Let's look at the disassembly where ONINLINE is defined.
00007FF7B39C1599 lea rcx,[rbp-38h]
00007FF7B39C159D call A::f (07FF7B39C1000h)
00007FF7B39C15A2 nop
It can be seen that it is not inlined, let's take a look inside the function
void A::f()
{
00007FF7B39C1000 mov qword ptr [rsp+8],rbx
00007FF7B39C1005 push rdi
00007FF7B39C1006 sub rsp,20h
00007FF7B39C100A mov rdi,rcx
int s_t = 1;
auto t = [&s_t, this]() {
for (int i = 0; i < 10; ++i)
{
if (i % 2 == 0)
std::cout << "hi";
}
parm1 += parm2.size();
#ifdef VIRTUAL
Base::f();
#else
//f();
#endif
};
00007FF7B39C100D xor ebx,ebx
00007FF7B39C100F nop
t();
00007FF7B39C1010 test bl,1
00007FF7B39C1013 jne A::f+21h (07FF7B39C1021h)
00007FF7B39C1015 mov rcx,qword ptr [__imp_std::cout (07FF7B39C3080h)]
00007FF7B39C101C call std::operator<<<std::char_traits<char> > (07FF7B39C1040h)
00007FF7B39C1021 inc ebx
00007FF7B39C1023 cmp ebx,0Ah
00007FF7B39C1026 jl A::f+10h (07FF7B39C1010h)
00007FF7B39C1028 mov eax,dword ptr [rdi+18h]
00007FF7B39C102B add dword ptr [rdi],eax
}
It can be found that lambda has been optimized again.
lambdas in virtual functions
Then we define the VIRTUAL macro, do not define the NOINLINE macro, take a look at the disassembly
#ifdef VIRTUAL
a.f();
00007FF6C5EB15D4 test bl,1
00007FF6C5EB15D7 jne main+18Ch (07FF6C5EB15ECh)
00007FF6C5EB15D9 lea rdx,[string "hi" (07FF6C5EB3358h)]
00007FF6C5EB15E0 mov rcx,qword ptr [__imp_std::cout (07FF6C5EB3088h)]
00007FF6C5EB15E7 call std::operator<<<std::char_traits<char> > (07FF6C5EB1060h)
00007FF6C5EB15EC inc ebx
00007FF6C5EB15EE cmp ebx,0Ah
00007FF6C5EB15F1 jl main+174h (07FF6C5EB15D4h)
00007FF6C5EB15F3 mov eax,dword ptr [rbp-18h]
00007FF6C5EB15F6 add dword ptr [rbp-30h],eax
00007FF6C5EB15F9 lea rdx,[string "Base" (07FF6C5EB3350h)]
00007FF6C5EB1600 mov rcx,qword ptr [__imp_std::cout (07FF6C5EB3088h)]
00007FF6C5EB1607 call std::operator<<<std::char_traits<char> > (07FF6C5EB1060h)
Base* t = &a;
t->f();
00007FF6C5EB160C lea rcx,[rbp-38h]
00007FF6C5EB1610 mov rax,qword ptr [rbp-38h]
00007FF6C5EB1614 call qword ptr [rax]
It can be found that the self-call of af () is directly inline optimized, but after polymorphic conversion, it cannot be inline optimized.
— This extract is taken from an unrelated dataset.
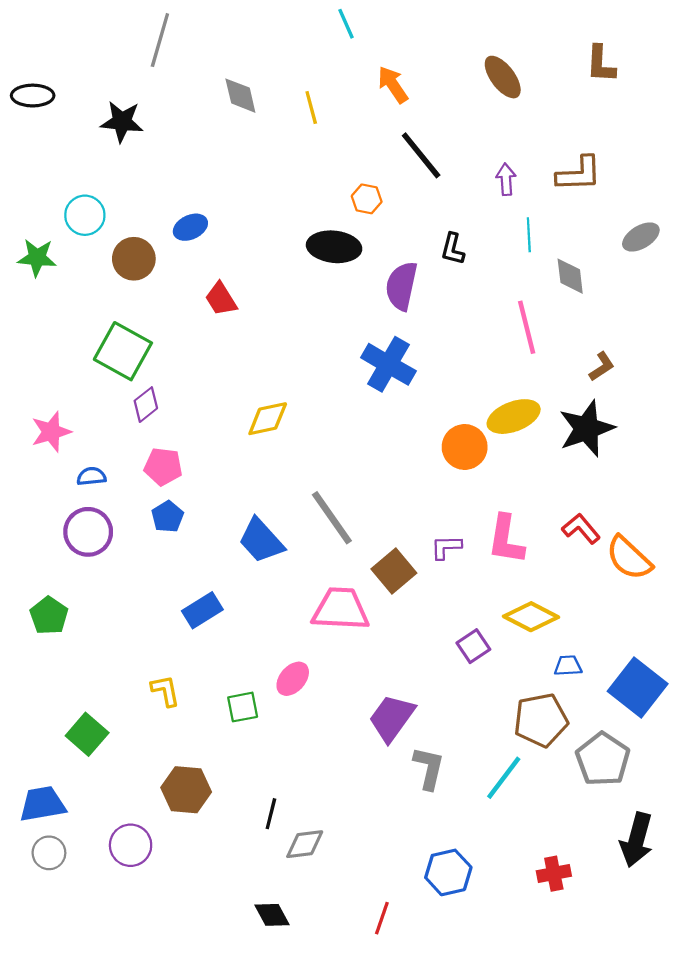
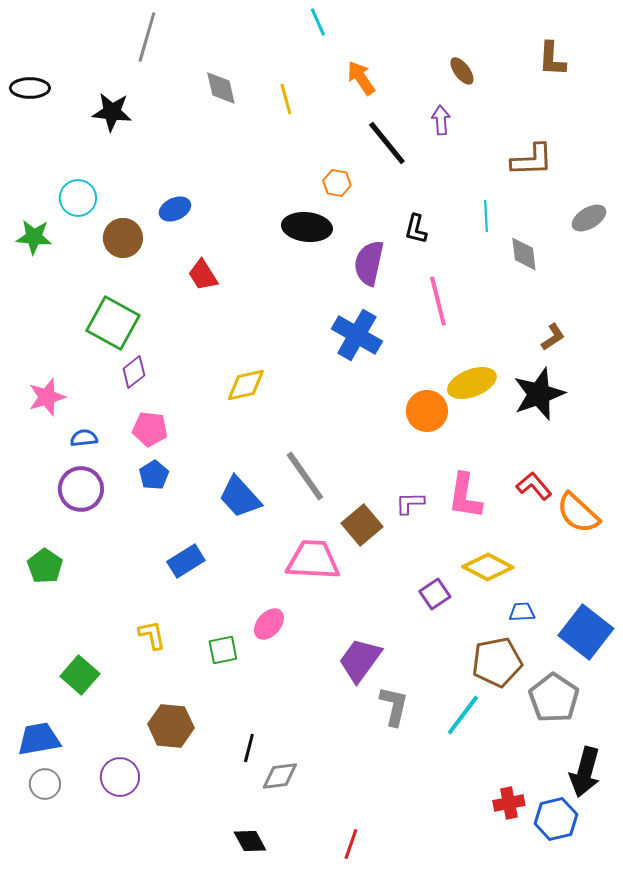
brown ellipse: (503, 77) -> (462, 71), size x0.7
purple arrow: (506, 179) -> (441, 120), moved
pink line: (527, 327) -> (438, 301), moved
blue hexagon: (448, 872) -> (556, 819), moved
Let's go in and see if lambda will be inline optimized.
void A::f()
{
00007FF6C5EB1000 mov qword ptr [rsp+8],rbx
00007FF6C5EB1005 push rdi
00007FF6C5EB1006 sub rsp,20h
00007FF6C5EB100A mov rdi,rcx
int s_t = 1;
auto t = [&s_t, this]() {
for (int i = 0; i < 10; ++i)
{
if (i % 2 == 0)
std::cout << "hi";
}
parm1 += parm2.size();
#ifdef VIRTUAL
Base::f();
#else
//f();
#endif
};
00007FF6C5EB100D xor ebx,ebx
00007FF6C5EB100F nop
t();
00007FF6C5EB1010 test bl,1
00007FF6C5EB1013 jne A::f+28h (07FF6C5EB1028h)
00007FF6C5EB1015 mov rcx,qword ptr [__imp_std::cout (07FF6C5EB3088h)]
00007FF6C5EB101C lea rdx,[string "hi" (07FF6C5EB3358h)]
00007FF6C5EB1023 call std::operator<<<std::char_traits<char> > (07FF6C5EB1060h)
00007FF6C5EB1028 inc ebx
00007FF6C5EB102A cmp ebx,0Ah
00007FF6C5EB102D jl A::f+10h (07FF6C5EB1010h)
00007FF6C5EB102F mov eax,dword ptr [rdi+20h]
00007FF6C5EB1032 lea rdx,[string "Base" (07FF6C5EB3350h)]
00007FF6C5EB1039 add dword ptr [rdi+8],eax
00007FF6C5EB103C mov rcx,qword ptr [__imp_std::cout (07FF6C5EB3088h)]
}
It can be seen that not only the lambda is optimized, but even the parent class function is also optimized.
Summarize
It can be found that if polymorphism is not involved, the compiler can determine the specific calling function at compile time, then this function may be inlined. Even lambdas are no exception.
So in general, the overhead of using lambda is almost 0, because the compiler will do inline optimization.